### Exercise requirements
Copy out lines with the word "linh" from the material that follows.

══════════════════════════════

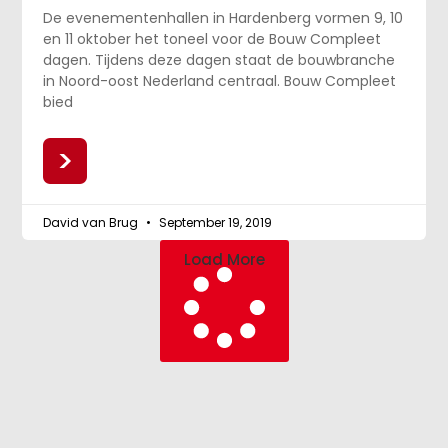
De evenementenhallen in Hardenberg vormen 9, 10
en 11 oktober het toneel voor de Bouw Compleet
dagen. Tijdens deze dagen staat de bouwbranche
in Noord-oost Nederland centraal. Bouw Compleet
bied
>
David van Brug
September 19, 2019
Load More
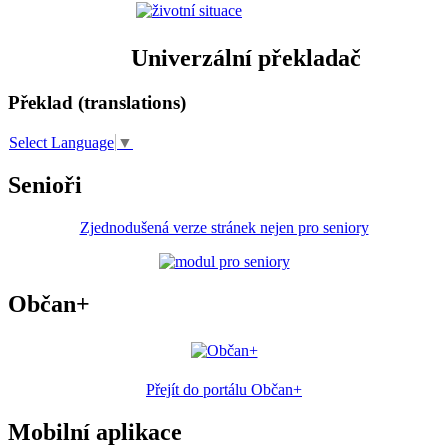
Univerzální překladač
Překlad (translations)
Select Language
▼
Senioři
Zjednodušená verze stránek nejen pro seniory
Občan+
Přejít do portálu Občan+
Mobilní aplikace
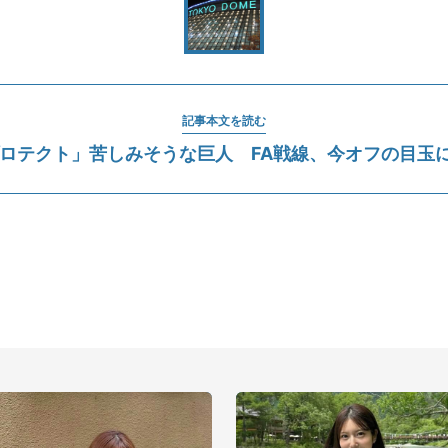
記事本文を読む
ロテクト」苦しみそうな巨人 FA戦線、今オフの目玉にな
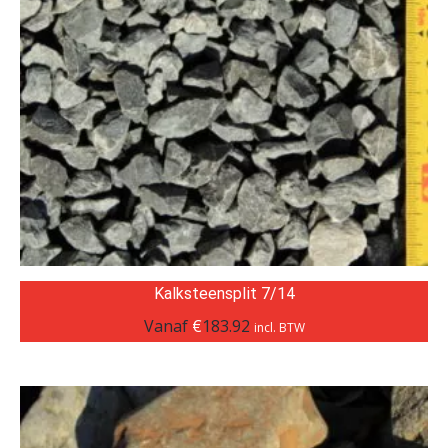
Kalksteensplit 7/14
Vanaf
€
183.92
incl. BTW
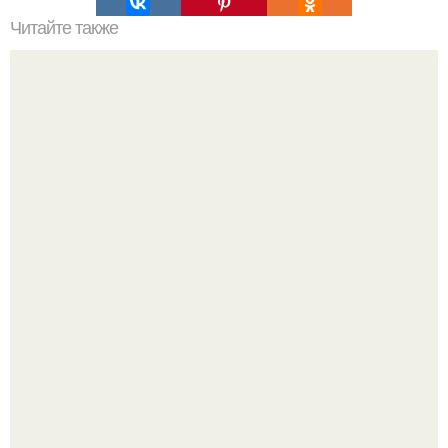
Читайте также
Советские мебельные стенки названия. Вещи века:
советские стенки 80-х.
"Проиллюстрированные Люди": Томас майландер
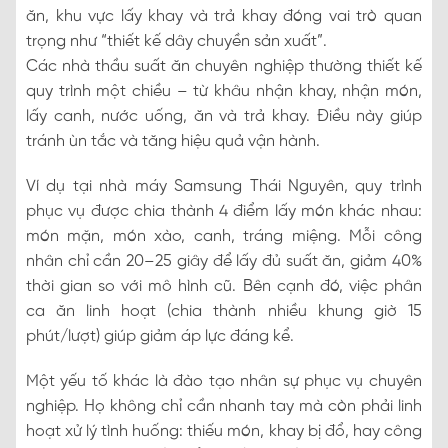
ăn, khu vực lấy khay và trả khay đóng vai trò quan
trọng như “thiết kế dây chuyền sản xuất”.
Các nhà thầu suất ăn chuyên nghiệp thường thiết kế
quy trình một chiều – từ khâu nhận khay, nhận món,
lấy canh, nước uống, ăn và trả khay. Điều này giúp
tránh ùn tắc và tăng hiệu quả vận hành.
Ví dụ tại nhà máy Samsung Thái Nguyên, quy trình
phục vụ được chia thành 4 điểm lấy món khác nhau:
món mặn, món xào, canh, tráng miệng. Mỗi công
nhân chỉ cần 20–25 giây để lấy đủ suất ăn, giảm 40%
thời gian so với mô hình cũ. Bên cạnh đó, việc phân
ca ăn linh hoạt (chia thành nhiều khung giờ 15
phút/lượt) giúp giảm áp lực đáng kể.
Một yếu tố khác là đào tạo nhân sự phục vụ chuyên
nghiệp. Họ không chỉ cần nhanh tay mà còn phải linh
hoạt xử lý tình huống: thiếu món, khay bị đổ, hay công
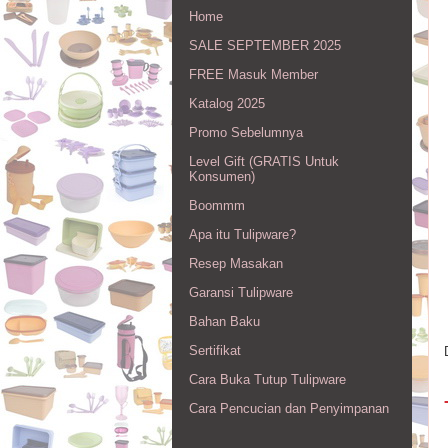
Home
SALE SEPTEMBER 2025
FREE Masuk Member
Katalog 2025
Promo Sebelumnya
Level Gift (GRATIS Untuk
Konsumen)
Boommm
Apa itu Tulipware?
Resep Masakan
Garansi Tulipware
Bahan Baku
Sertifikat
Cara Buka Tutup Tulipware
Cara Pencucian dan Penyimpanan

══════════════════════════════

### Written reply
ca ăn linh hoạt (chia thành nhiều khung giờ 15
nghiệp. Họ không chỉ cần nhanh tay mà còn phải linh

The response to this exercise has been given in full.